**TASK DETAILS**
Could you reproduce every record below exactly, excluding all pictures?

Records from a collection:
....

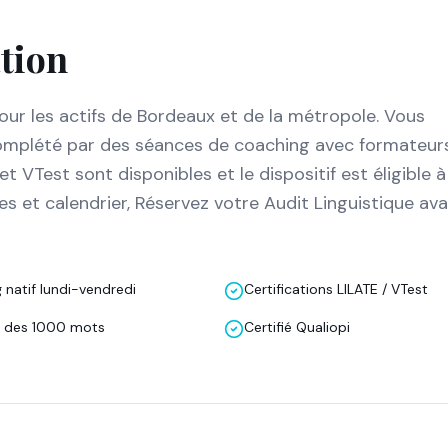
ation
ur les actifs de Bordeaux et de la métropole. Vous
complété par des séances de coaching avec formateurs
et VTest sont disponibles et le dispositif est éligible 
 et calendrier, Réservez votre Audit Linguistique av
 natif lundi-vendredi
Certifications LILATE / VTest
 des 1000 mots
Certifié Qualiopi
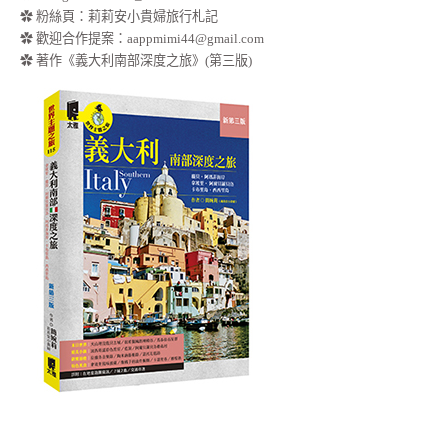
✿
粉絲頁：莉莉安小貴婦旅行札記
✿ 歡迎合作提案：
aappmimi44@gmail.com
✿ 著作《義大利南部深度之旅》(第三版)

....

**SOLUTION BELOW**
ation
ur les actifs de Bordeaux et de la métropole. Vous
complété par des séances de coaching avec formateurs
et VTest sont disponibles et le dispositif est éligible 
 et calendrier, Réservez votre Audit Linguistique av
 natif lundi-vendredi
Certifications LILATE / VTest
 des 1000 mots
Certifié Qualiopi
✿
粉絲頁：莉莉安小貴婦旅行札記
✿ 歡迎合作提案：
aappmimi44@gmail.com
✿ 著作《義大利南部深度之旅》(第三版)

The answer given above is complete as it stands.